実は晴十郎から面白い話を聞いていたのだ。
河童の妖怪の特性として『掴む』という事象に関する伝承が多く残されている。
そこで晴十郎は河童が相撲を取る際にも、ただ地面に立っているのではなく、丸い土俵の内の地面を妖力を用いて掴んでいるのではないかと考えた。
なので、相撲の枠内での勝負となると持ち上げるは優に及ばず、動かすことすら困難なのではないかと推測された。
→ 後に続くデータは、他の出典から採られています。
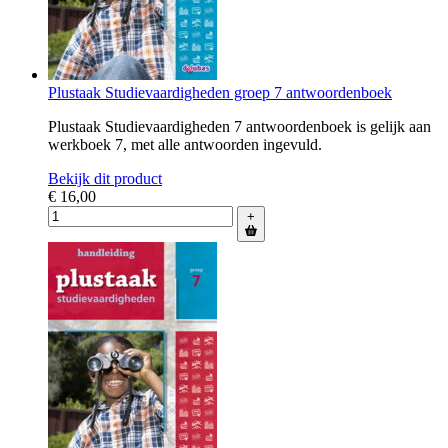
Plustaak Studievaardigheden groep 7 antwoordenboek
Plustaak Studievaardigheden 7 antwoordenboek is gelijk aan
werkboek 7, met alle antwoorden ingevuld.
Bekijk dit product
€ 16,00
+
それを踏まえて俺がとる行動は投げるでも動かすでもない。
ピタッと進の背中に張り付くように立ち、腰を落とすのに合わせて膝も曲げることで、進の膝裏に自分の膝頭を軽く打ち付ける。
すなわち、膝カックンだ。
「後ろだとっ!?うぉっ!!」
背中に近付かれた瞬間に俺の存在に気付いたようだが、時既に遅し。
膝を崩され、倒れ込みそうになった進は、つい反射的に地面に手をついてしまった。
進の負けが決定した瞬間だった。
「いやー参ったっ!まさかあんな勝ち方があるとはな!がははははは!」
「兄ちゃんすげーよ!父ちゃんに勝てる奴なんかこの辺りじゃいないんだぜ!」
勝負がついて川辺を後にして家に帰る途中、親子から称賛の声が掛けられる。
正直、奇策に頼った勝ち方に納得しないんじゃないかと思っていたのだが、やはり相撲の勝ち負けにはさっぱりとした気持ちの整理が出来るようで、特に後に引きずることなく接してくれている。
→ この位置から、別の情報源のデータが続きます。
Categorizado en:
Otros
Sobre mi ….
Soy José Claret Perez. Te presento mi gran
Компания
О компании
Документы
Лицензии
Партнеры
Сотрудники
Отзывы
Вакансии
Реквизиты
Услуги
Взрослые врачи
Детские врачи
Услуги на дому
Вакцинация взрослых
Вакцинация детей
「うぇへへへへ。な、あたしの言ったとおりだろ?大角なら勝てるって」
確かに言ったが、ハナの助言は全く役立っていないのだからドヤ顔をされるのはなんだか納得いかない。
そんな感じで俺と進の持つ懐中電灯だけが頼りの暗い夜道をワイワイと進んでいく内に、お互いの家への分かれ道に辿り着く。
航の家では彼の母親が寝ずに待っているのだそうだ。
「んじゃあ俺達はこっちだから、ここでお別れだ。遠野さん、今日は楽しかった。また機会があれば仕合たいもんだが」
「いやいや、今日勝てたのも偶然ですから。またやったら今度は一瞬で負けますよ。勘弁してください」
そんな感じで再戦を持ち掛けられるのを何とか断るのに苦労している脇では、ハナと航が明日また会うことを約束し合っている。
「明日は俺のとっておきの場所に案内するよ。すげー綺麗な所なんだ。絶対気に入ると思うぜ!」
「へぇー、航がそれだけ言うなら楽しみにしとく。大角も行くよな?」
突然話を振られたが、進から逃れる絶好のチャンスだと思い、その流れに乗る。
「そうだな、何もなければ皆で行こうか」
やったーと万歳で喜ぶ2人の姿は仲のいい子供同士といった感じだ。
ハナはもうすぐ成人なんだから落ち着いた方がいいと思うのだが、
そんな感じで夜の闇に相応しくない明るい雰囲気でお別れをし、それぞれの家へ帰っていく。
ハナは姿が見えなくなっても手を振っていたが、恐らく航も同じことをしていたに違いない。
気が済んだのか、少し離れて見守っていた俺の横に小走りで駆けよってきた花と一緒に家へと続く道を歩き出す。
「最後の最後で忙しい一日になっちまったな」
「そうだねー。けど、あたしも相撲取りたかったよ。航の父ちゃんって見るからに強そうだったもん」
「まあ実際、搦め手以外で勝てる要素なんか全くなかったからなあ。皿の水の対策までしてあるなんて思いもしなかった」
妖怪相手に弱点をつけない戦いほど絶望的なものはない。
その点では今まで相手して来た怪異の中では断トツで強敵と言える。
家に戻る頃には深夜の1時を回っており、明かりの付いていた居間ではトウが俺達の帰りを待ってくれていた。
「ただいま、待っててくれたのか?」
コクリと頷いてタブレットの画面を俺に見せてくる。
『おかえりなさい。怪我もないようで安心しました。夜食を用意してありますよ。』
本当に出来た奴だな、トウは。
正直腹はあまり減っていないが、せっかくの好意だし頂戴するとしよう。
「マジで!やったー!お腹ぺっこぺこだーい!」
俺の横から割り込むように画面を覗き込んできたハナが、夜食の存在に喜んで台所へと駆けて行った。
なぜ俺よりハナの方が腹ペコなのだろうか。
深夜の夜食会となった今では相撲の結果を知りたがったトウにハナが身振り手振りを混ぜて説明し、トウもそれに食い付いてきて、河童のことや俺の取った戦法やら深く知りたがったので根掘り葉掘り聞かれたことを細かく話してやった。
おかげで布団に入れたのは夜もだいぶ遅い時間になってしまった。